Monday was a tough day for my wife and I. We brought our fourteen-year-old cat, Gina, to the vet’s office. They gave her a shot to relax, and then after a last few minutes for us to pet her and show our love for her, they gave her a medication that ended her life. She passed quickly and peacefully as I petted her.
It was tough being there, knowing that we were saying goodbye to her. I was thankful that she wasn’t suffering anymore, but we were suffering emotionally. We were crying most of the time we were there.
There was no question that she was feeling bad. She’d been declining for a couple of months. She had lost so much weight that she was skin and bones, and she had stopped all her normal behaviors, including using the litter box. For the last week, she spent most of the day and night hiding in a dark hole in my closet, barely moving.

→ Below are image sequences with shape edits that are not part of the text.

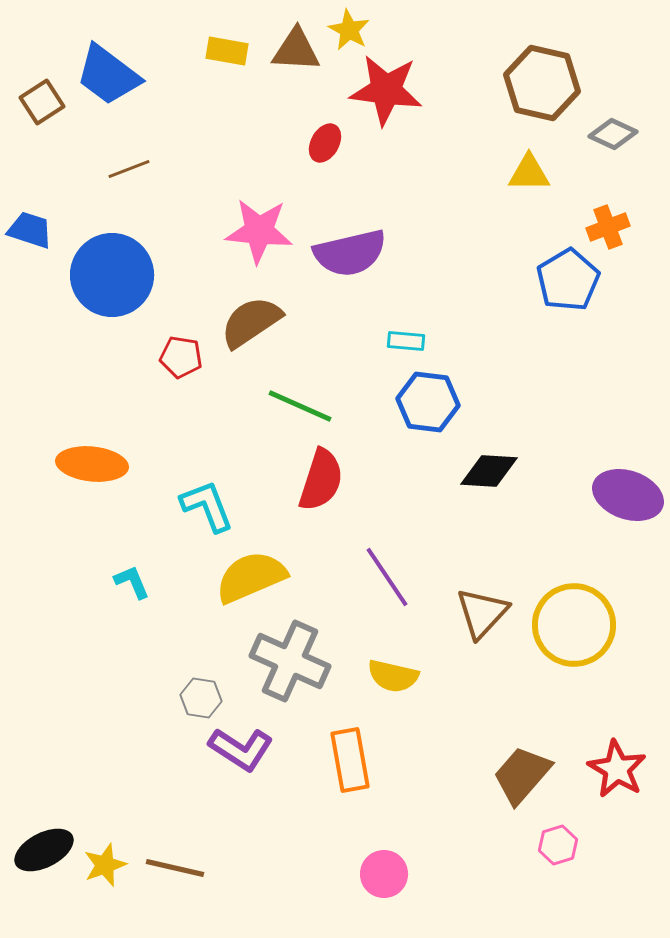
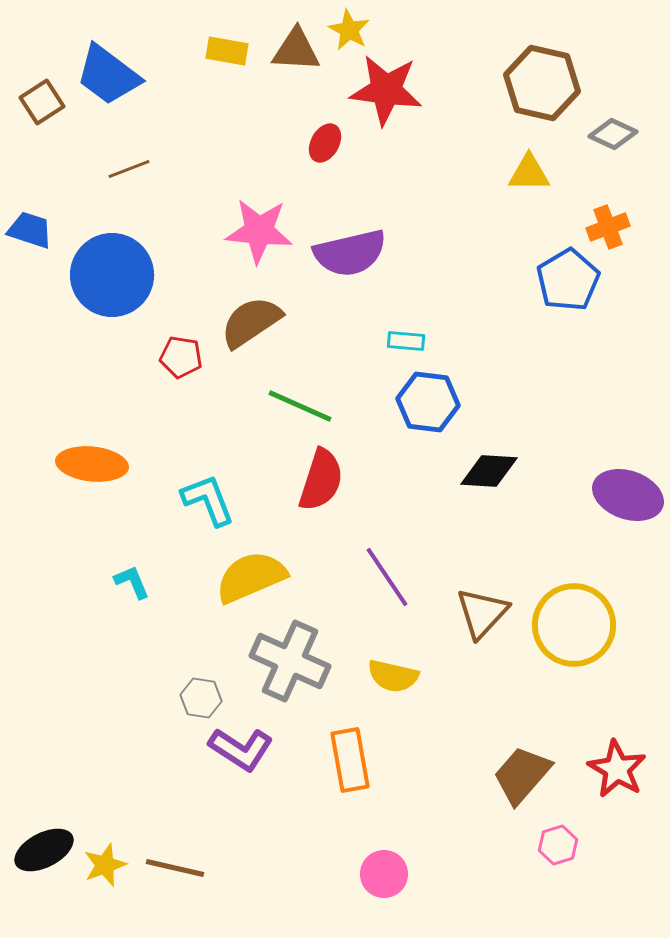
cyan L-shape at (207, 506): moved 1 px right, 6 px up
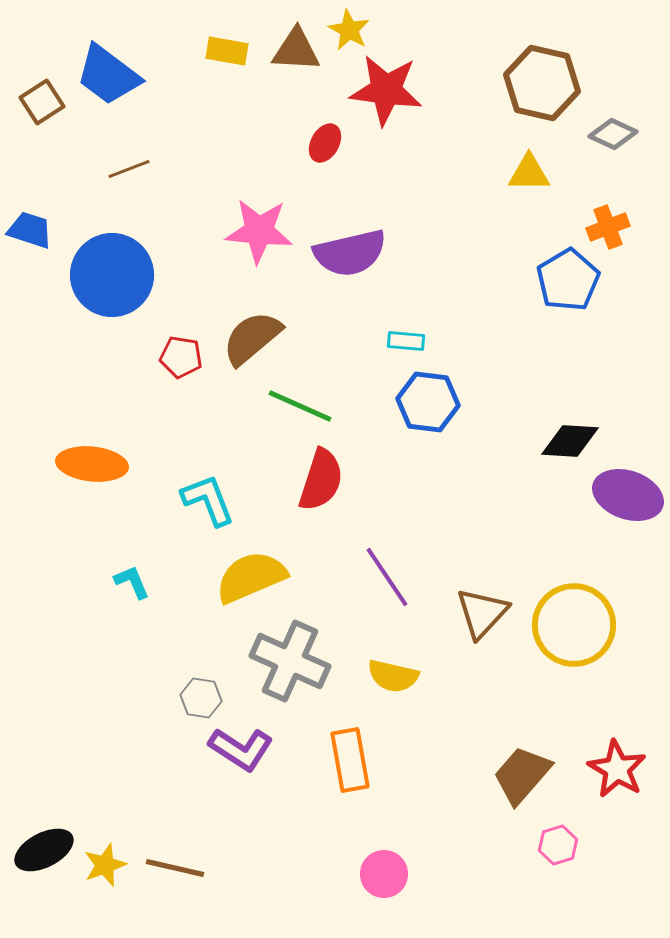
brown semicircle at (251, 322): moved 1 px right, 16 px down; rotated 6 degrees counterclockwise
black diamond at (489, 471): moved 81 px right, 30 px up
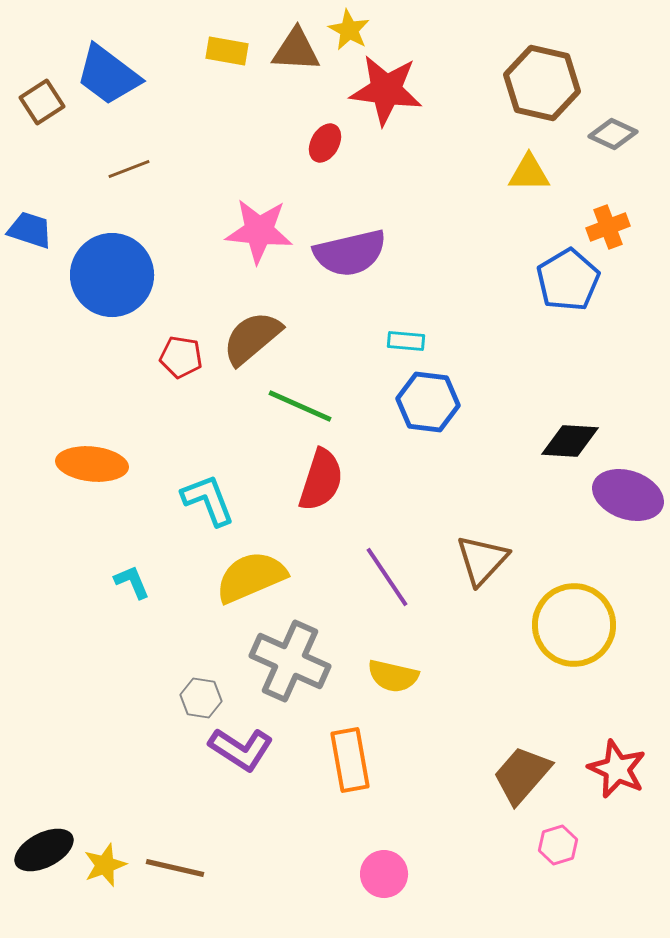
brown triangle at (482, 613): moved 53 px up
red star at (617, 769): rotated 6 degrees counterclockwise
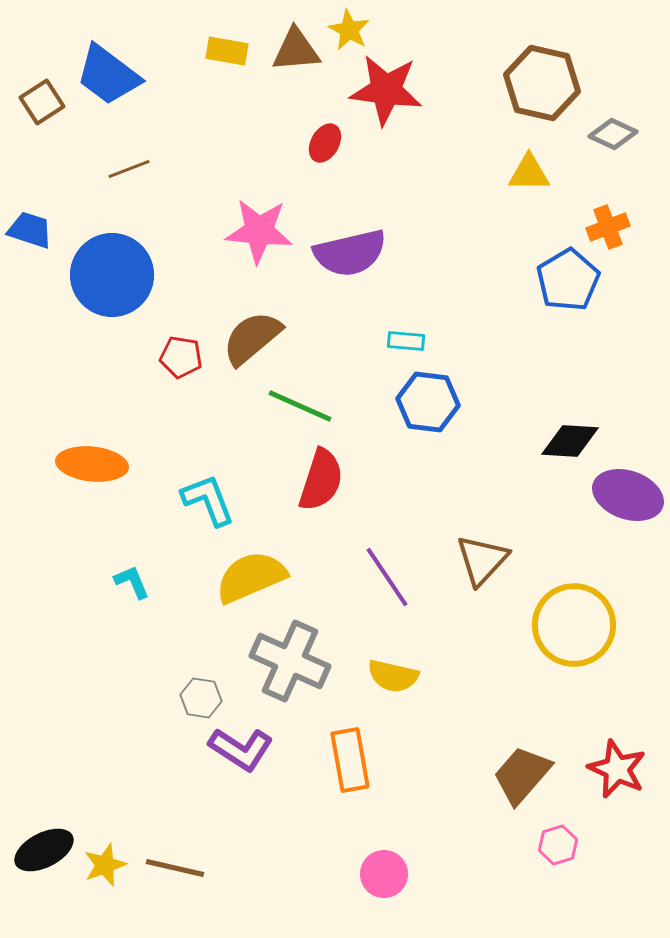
brown triangle at (296, 50): rotated 8 degrees counterclockwise
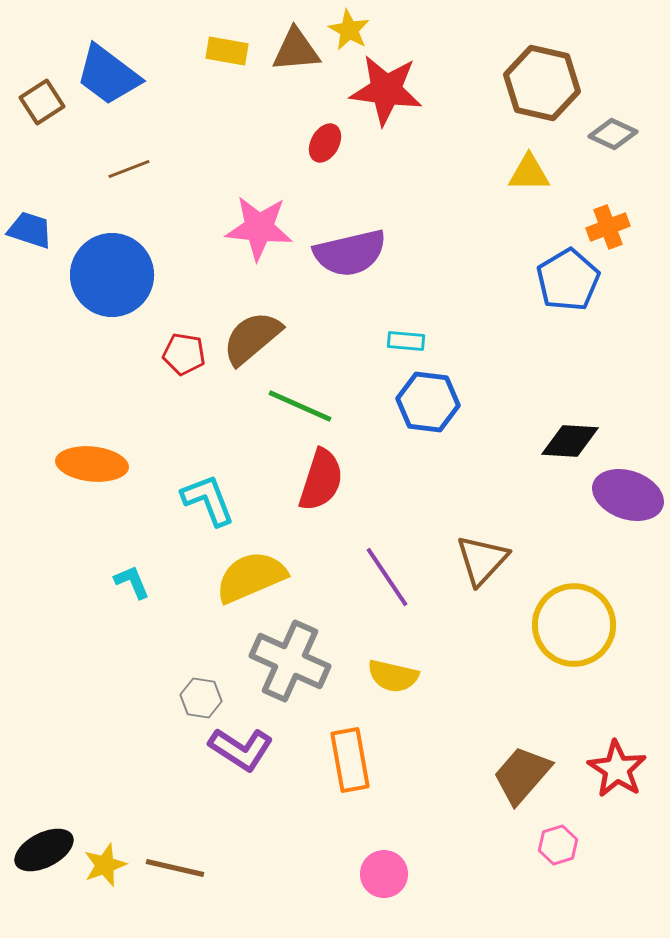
pink star at (259, 231): moved 3 px up
red pentagon at (181, 357): moved 3 px right, 3 px up
red star at (617, 769): rotated 8 degrees clockwise
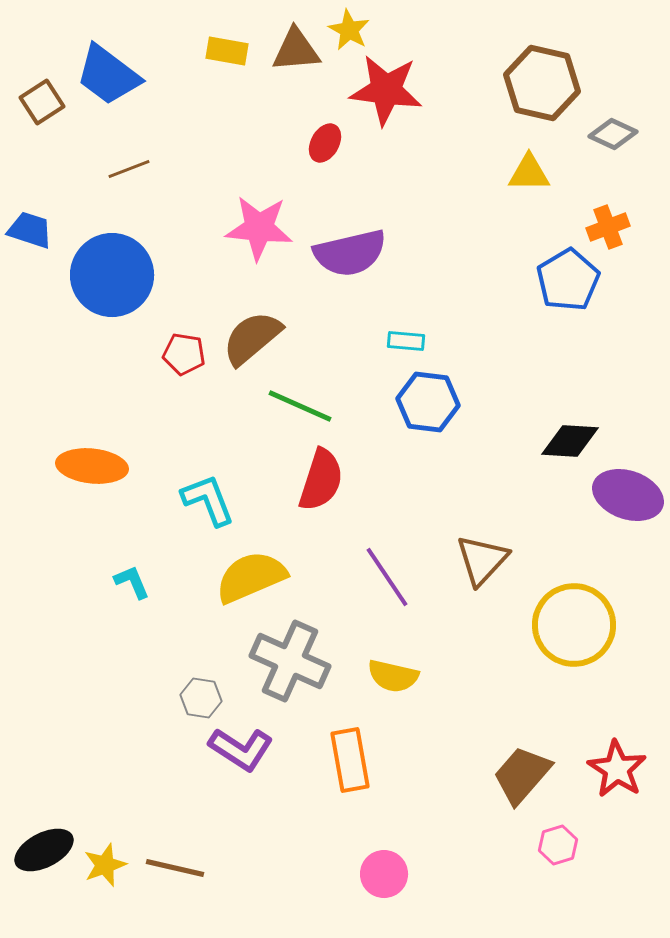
orange ellipse at (92, 464): moved 2 px down
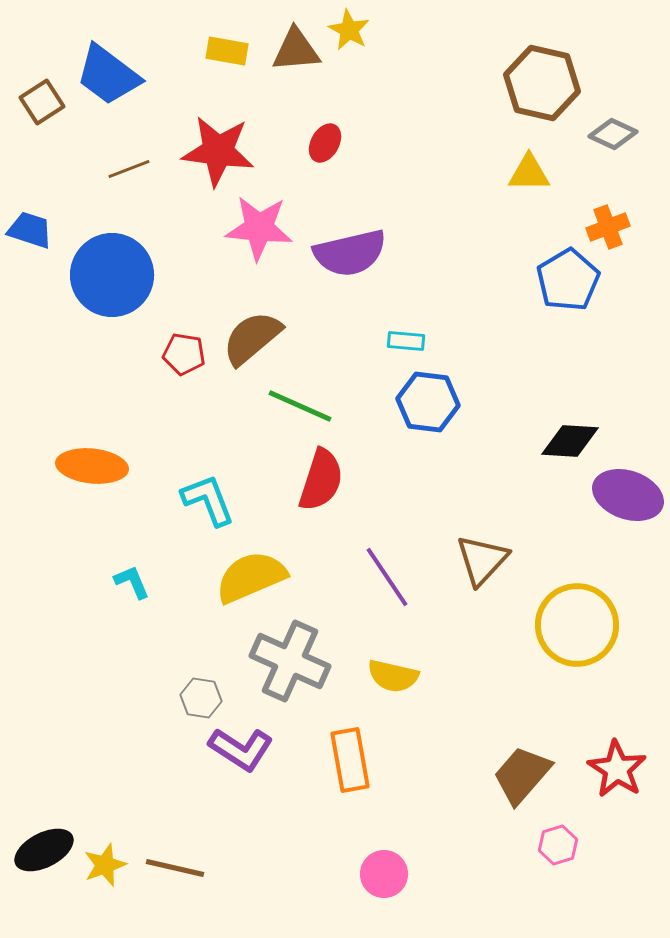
red star at (386, 90): moved 168 px left, 61 px down
yellow circle at (574, 625): moved 3 px right
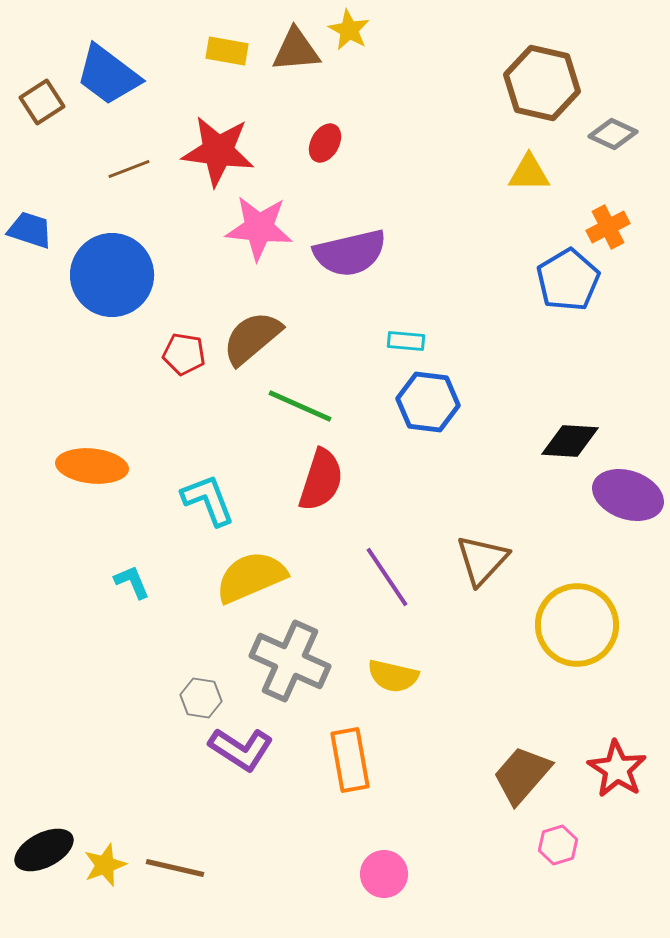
orange cross at (608, 227): rotated 6 degrees counterclockwise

I miss her and still look for her to show up in the ways that she usually did. She’s left a big hole of love in my heart, and I know I’ll continue to miss her.

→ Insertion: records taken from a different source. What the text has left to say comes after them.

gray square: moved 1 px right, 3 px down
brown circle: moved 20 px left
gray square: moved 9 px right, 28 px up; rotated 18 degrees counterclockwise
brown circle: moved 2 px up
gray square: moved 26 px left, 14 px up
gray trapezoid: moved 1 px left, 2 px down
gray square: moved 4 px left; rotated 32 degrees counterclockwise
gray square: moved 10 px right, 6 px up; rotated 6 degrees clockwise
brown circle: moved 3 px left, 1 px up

I’ve been thinking a lot lately about the brevity of life and the fact that, at some point, everything we know and love will be gone, including ourselves. My thinking is influenced by my study of Stoic philosophy and my advancing age. I’ve been forced to face the fact that I have limited time left to live.
Just last month, I wrote a blog post about doing things for the last time. Yesterday, my wife and I talked about times when we did some activity with Gina that was the last time. Of course, we didn’t realize at the time it was for the last time. If we understood that then, I’m sure we would have lived more in the moment and enjoyed our connection with her more.

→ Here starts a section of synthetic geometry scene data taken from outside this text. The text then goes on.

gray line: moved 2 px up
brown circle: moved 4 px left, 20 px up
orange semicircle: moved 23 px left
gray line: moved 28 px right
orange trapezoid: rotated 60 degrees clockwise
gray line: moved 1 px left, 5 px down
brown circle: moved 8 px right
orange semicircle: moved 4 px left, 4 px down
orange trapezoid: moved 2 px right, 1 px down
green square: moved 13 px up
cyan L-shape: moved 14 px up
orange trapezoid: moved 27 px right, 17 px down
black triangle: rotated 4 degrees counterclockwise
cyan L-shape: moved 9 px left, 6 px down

The death of one of our cats has made us appreciate more the time we have left with our other two cats. We’re both spending more time giving them the attention and love they desire and trying to enjoy our interactions fully in the moment.
“Thus, Epictetus counsels that when we say good-bye to a friend, we should silently remind ourselves that this might be our final parting. If we do this, we will be less likely to take our friends for granted, and as a result, we will probably derive far more pleasure from friendships than we otherwise would.”
William B. Irvine, A Guide to the Good Life: The Ancient Art of Stoic Joy
I want this sad episode to help me not take the things and people I care about for granted. This includes my relationships with our other cats, my wife, family, and friends. The realization that all of them will, at some point, die, as will I, gives me a heightened sense of value and appreciation for each of them.